I thought about going full AppleScript but decided to try Automator first. It’d be simpler if I could find the right glue. Also, Automator makes it very easy to run a workflow at a regular interval. Turns out it did have most of the right glue, and I wound up with an action like this. (Explanation follows.)

Lengthy Automator workflow, described in the text following.

I always want Automator to be really simple and understand exactly what I mean, but it isn’t, so this represents a bunch of stops and starts. First off, you can’t just say “download this URL,” you need to feed a URL to the Download URLs action. So I started out with “Get Specified URLs,” and add the magic Unsplash URL.

Then I added “Download URLs.” You need to give this action a location; I created a folder for the purpose. The “Pause” action that comes next was a late addition because I kept getting errors at the “Import Files into Photos” action — I think this is because the photo was taking a couple of seconds to download and the workflow wasn’t pausing until the download was done. The photo always showed up in the Unsplash Automation folder, so it wasn’t a download failure per se.

Then there’s another two-step: “Get Specified Finder Items” and “Get Folder Contents.” This is the same deal as I went through with the URLs. I had to specify the folder again; I should probably be using a variable at this point but I did this pretty quick and dirty. I’ll have to test that later.

OK. Then we “Import Files into Photos.” This does what you’d expect. I have a new top level album named Unsplash which holds all the photos.

Finally, we do another two step with the Unsplash Automation folder, except this time we move all the files in that folder to the Trash. I like to be tidy. Note that if you’re duplicating this workflow, you need to use a new folder. If you just have it drop photos in Downloads, you will wind up moving everything in your Downloads folder to the Trash.

The big missing piece here is something to automatically prune the Photos album. I wanted to randomly delete a photo every time I added one, to maintain variety and keep the album from getting overly bloated. Automator doesn’t have any actions to delete photos, though, which is probably wise. I spent a little while poking around in AppleScript and there’s nothing really easy there, either. I think I could probably do something clever by listing all the photos in the album, deriving the file location for each one, and deleting those — but again, quick and dirty. And at that point maybe I should just get really fancy and write my own widget, right?

(I checked. There’s no Unsplash widget in the App Store. You could probably make a relatively small amount of money on that if you made filters an in-app purchase.)

Anyhow, at this point I have a workflow that’ll add a random photo to a specific album whenever I run it.
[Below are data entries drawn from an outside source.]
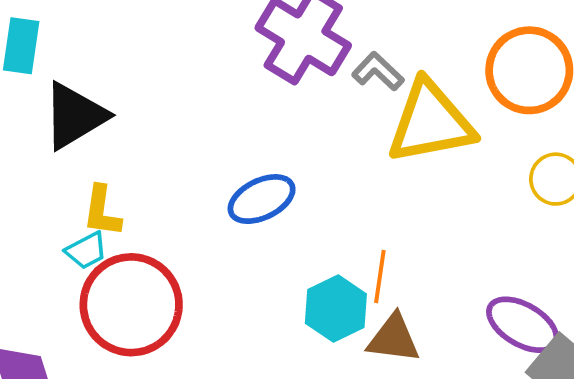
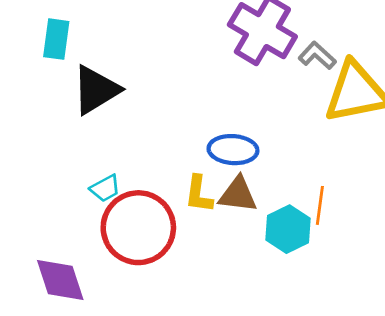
blue ellipse: (262, 199) -> (233, 150), turned 30
yellow L-shape: (102, 211) -> (199, 194), moved
brown triangle: (394, 339) -> (238, 195), moved

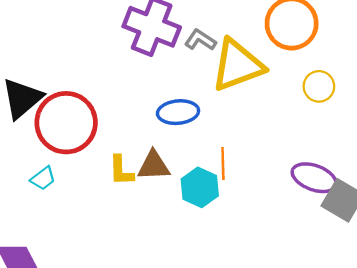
blue ellipse: (233, 150) -> (178, 112), moved
red circle: (138, 228) -> (66, 123), moved

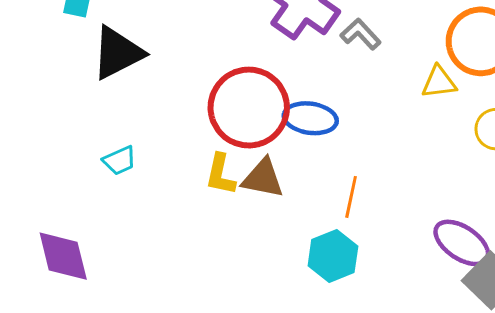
yellow triangle: (237, 65) -> (439, 82), moved, size x0.5
red circle: (66, 123) -> (249, 108), moved
cyan hexagon: (200, 187) -> (333, 256), moved

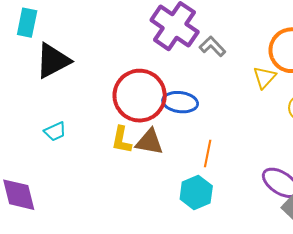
yellow triangle: (439, 82) -> (264, 77), turned -40

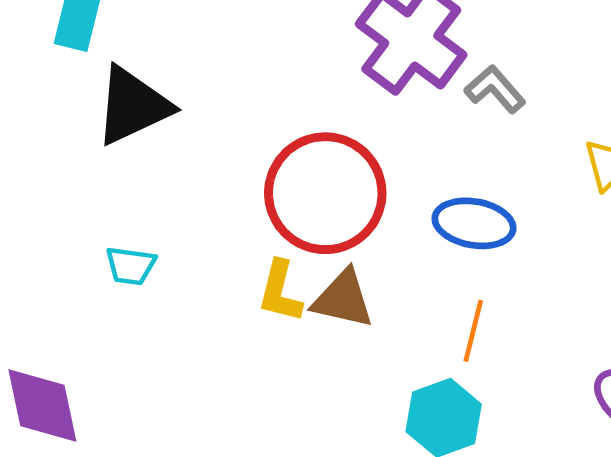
blue ellipse: (180, 102) -> (474, 223), moved
cyan trapezoid: (55, 131) -> (131, 266), turned 30

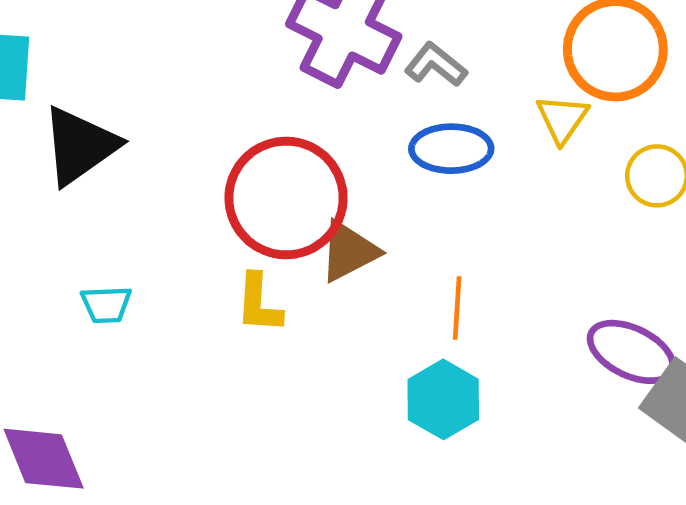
blue ellipse: (474, 223) -> (451, 149), moved
brown triangle: (343, 299) -> (349, 251), moved, turned -30

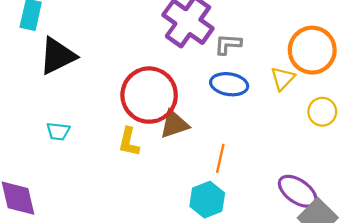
gray L-shape: (436, 65) -> (228, 44), turned -44

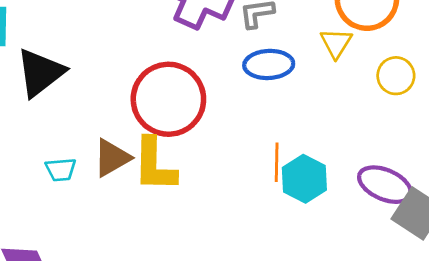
brown triangle: (174, 124) -> (112, 158), moved
yellow L-shape: (129, 142) -> (155, 165), size x1.5
cyan hexagon: (207, 200) -> (304, 179), moved

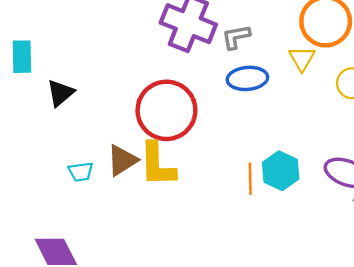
black triangle: (40, 73) -> (61, 93), size x0.7
orange line: (277, 162) -> (250, 179), moved

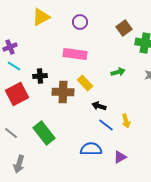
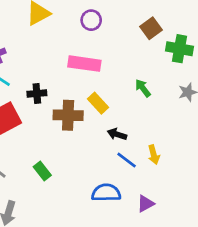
green arrow: (118, 72) -> (143, 88), turned -112
green rectangle: (44, 133) -> (42, 171), size x0.6

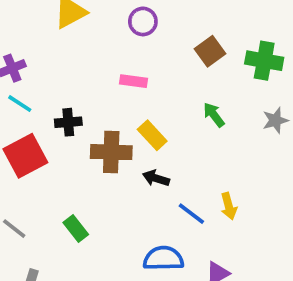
brown square: (151, 28) -> (210, 51), moved
pink rectangle: (84, 64) -> (134, 81), size x0.6
black arrow: (117, 134) -> (156, 178), moved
I ran it a few times to test, and set it to run every night at 7 PM. Automator will pop up a Calendar event automatically when you specify that a workflow is a Calendar Alarm, pretty easy. The first time you run this you’ll probably have to grant it permissions to screw with Photos and whatever folder you’re using to temporarily hold downloads.

Screenshot of the Widgetsmith interface.

Then I went over to Widgetsmith on my phone and created a new widget. I selected the Photos in Album style, and chose Unsplash as my selected album.

Finally, I edited my home screen and dropped my new widget in. After a whole lot of futzing around trying to get the OS to recognize the new widget, that is. I think there’s some magic with the Save button; I would not call this a totally polished new feature.

And it looks cool! Underneath my cats, I now have a random picture. It’s often cropped beyond recognition. The surreality pleases me.